Growli

Cold hardiness & minimum temperature

Is Twinspur (Diascia barberae)cold hardy? Hardiness zone & min temp

Also called Twinspur, Barbera twinspur.

More about twinspur

About Twinspur

Diascia barberae · also called Twinspur, Barbera twinspur · flowering

Twinspur is a dainty South African annual or short-lived perennial producing masses of small pink to coral tubular flowers with characteristic twin spurs on slender branching stems. It excels in cool-season gardens, window boxes, and hanging baskets, blooming most prolifically in spring and autumn when temperatures remain mild.

Cold limit: USDA 7-9 · RHS H3 (5–22°C)

Watch for — Summer dormancy / heat stress: Diascia barberae often goes dormant or stops flowering when temperatures consistently exceed 25°C. Cut back by half, reduce watering, and flowering typically resumes in cooler autumn weather.

What twinspur's hardiness rating actually means

Twinspur is half-hardy (RHS H3). It survives a mild winter outdoors in a sheltered spot, but a hard frost kills it — so in colder zones it is lifted, potted, or grown as a tender plant. Its RHS rating of H3 means: Half-hardy — comes through mild UK winters outside but is killed by a hard freeze. On the US scale that maps to USDA 7-9 — the zones where it can be left outdoors year-round.
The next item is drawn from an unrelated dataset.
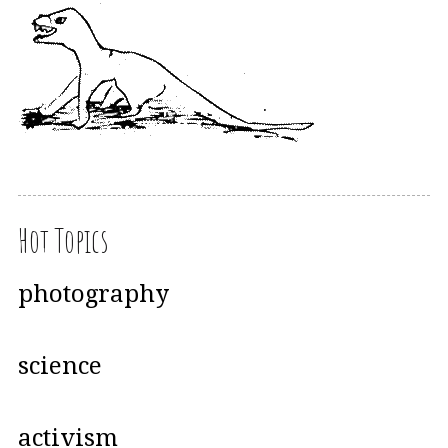
Hot Topics
photography
science
activism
New to these scales? The USDA hardiness zone map explained covers how the zone numbers work, and you can find your own zone with the zone finder.
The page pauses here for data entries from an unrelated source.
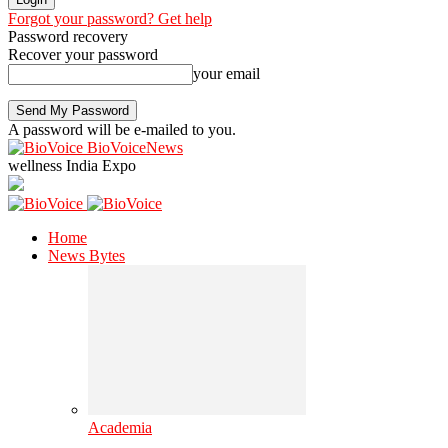
Forgot your password? Get help
Password recovery
Recover your password
your email
A password will be e-mailed to you.
BioVoiceNews
wellness India Expo
Home
News Bytes
Academia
Minimum temperature — and what happens below it

Minimum survivable temperature is roughly about −5 to 1 °C — a light, short frost only. Twinspur shrugs off cold nights but a real, sustained freeze will kill it.

Concretely, for twinspur as it gets too cold:

Can twinspur go outside or overwinter — and where?

Work back from your local frost dates with the frost-date calculator: the last spring frost and first autumn frost are what really decide when twinspur can be outside. US growers can check USDA zones; UK growers should use the RHS hardiness ratings, which match the H3 figure above.

Frost protection for borderline twinspur

Twinspur is right on a hardiness edge in many gardens, so if you are pushing it, these measures buy it the margin it needs:

Twinspur hardiness — frequently asked questions

Is twinspur cold hardy?

Twinspur is half-hardy (RHS H3). It survives a mild winter outdoors in a sheltered spot, but a hard frost kills it — so in colder zones it is lifted, potted, or grown as a tender plant. Borderline outdoors. In its mild end of USDA 7-9 (and sheltered UK gardens) twinspur can stay out; in colder areas it must be lifted, brought in, or treated as a frost-tender plant.

What is the minimum temperature twinspur can survive?

Minimum survivable temperature is roughly about −5 to 1 °C — a light, short frost only. Twinspur shrugs off cold nights but a real, sustained freeze will kill it.

What hardiness zone is twinspur?

Twinspur is rated USDA 7-9 and RHS H3 — Half-hardy — comes through mild UK winters outside but is killed by a hard freeze.

Can twinspur survive winter outside?

It can live outside year-round only in the mildest, most sheltered part of USDA 7-9 or a frost-free UK microclimate. In colder zones, grow it in a pot you can move under cover, or lift its tubers/roots and store them frost-free over winter. A south-facing wall, free-draining soil and a dry winter position can push it a full zone hardier than the books suggest.

How do I protect twinspur from frost?

Mulch the crown or root zone deeply with bark, straw or leaf-mould before the first hard frost. Move container plants against a warm wall or into an unheated but frost-free porch or greenhouse. Fleece the top growth on the coldest nights, and keep it on the dry side — dry roots survive cold far better than wet ones. Lift dahlia-type tubers or tender crowns after the first light frost blackens the foliage and store them somewhere cool but frost-free.